Hung above the altar place was a depiction of the Virgin Mary, the mother of God, in the posture of prayer as it is portrayed in early frescoes and mosaics - the "orans" gesture, with both arms upraised - and with the medallion of Christ on her breast, also with his hands raised. This mixed media work, "Virgin Orans," portrayed Mary in blue and green robes against a yellow-gold background.

The exhibit received special attention during the seminary's noontime prayer service on February 8, when Ms. Saj joined parishioners, director of worship Dr. Troy Messenger, Jeanne Merkel and the gospel choir, directed by Mark Miller, in an inter-denominational "walking" meditation in the chapel.

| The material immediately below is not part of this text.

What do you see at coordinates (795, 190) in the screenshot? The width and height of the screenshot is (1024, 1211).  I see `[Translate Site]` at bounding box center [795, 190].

Hymn singing, scripture readings and responses centered around three works, "Transfiguration," "Virgin Orans" and "Faith Healers." Offering reflections on these paintings, Ms. Saj noted that she incorporated x-ray images of skeletons into the 4-foot-by 8-foot work "Faith Healers" (one of her earliest explorations into the realm of contemporary icons) as a reminder of ancient reliquary and a means of conjuring images of early prophets.

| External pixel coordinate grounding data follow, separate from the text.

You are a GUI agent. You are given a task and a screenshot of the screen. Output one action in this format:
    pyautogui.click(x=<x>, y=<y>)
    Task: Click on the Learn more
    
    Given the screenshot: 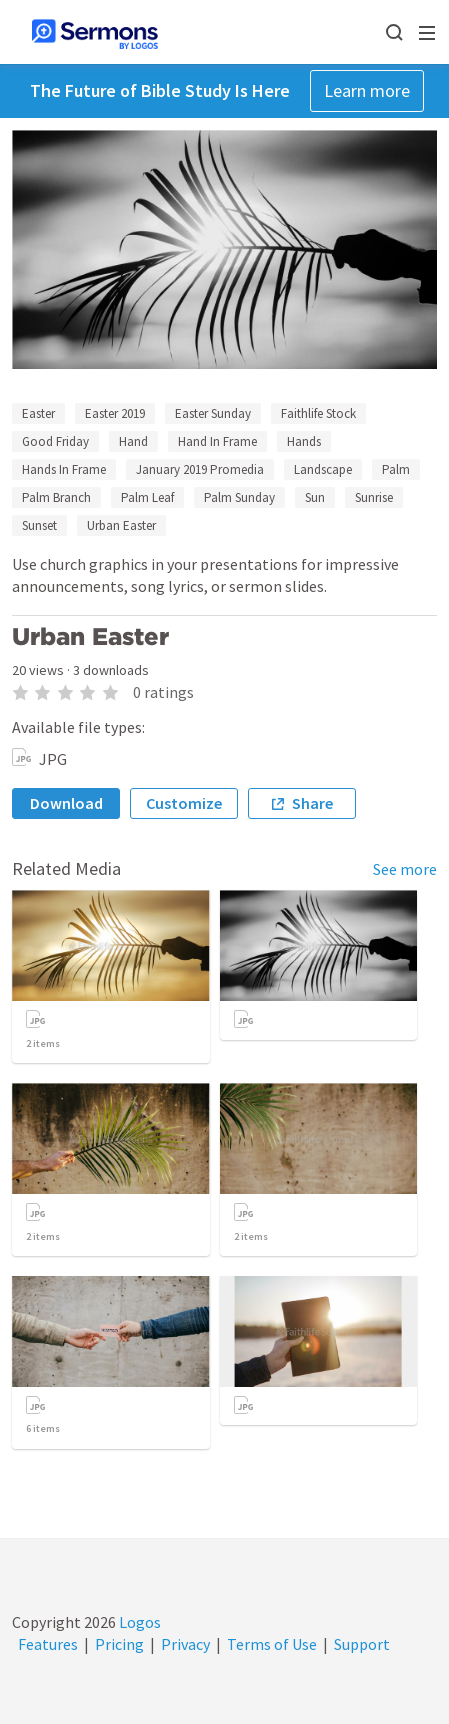 What is the action you would take?
    pyautogui.click(x=367, y=90)
    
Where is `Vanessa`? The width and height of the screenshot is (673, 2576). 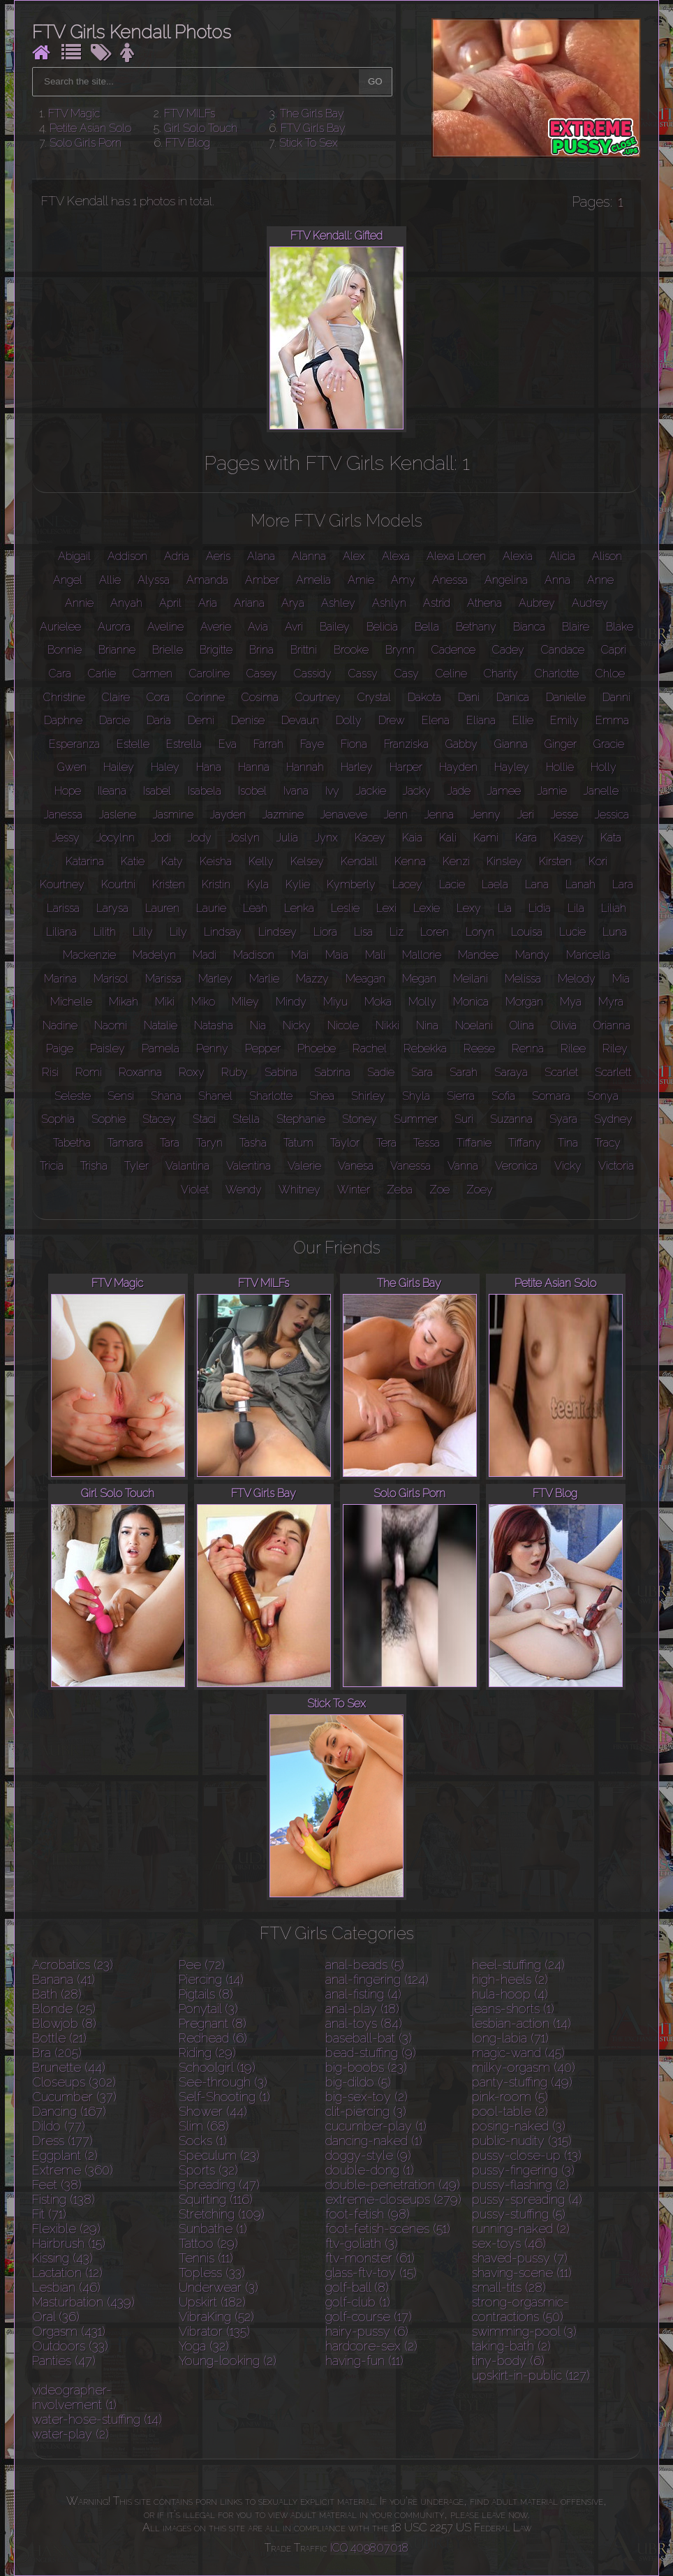 Vanessa is located at coordinates (410, 1165).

Previously, Ms. Saj's work was exhibited in New York in solo exhibitions at the Lobby Gallery and the Ukrainian Institute of America and in group shows at the American Bible Society and the A.l.R. Gallery. She has had numerous solo and group exhibitions in New Jersey, Washington, Chicago and Toronto. A graduate of Sarah Lawrence College with a master of fine arts degree from Bard College, she has also studied at Oxford University's Wadham College and the Cleveland Institute of Art/SACI in Florence, Italy.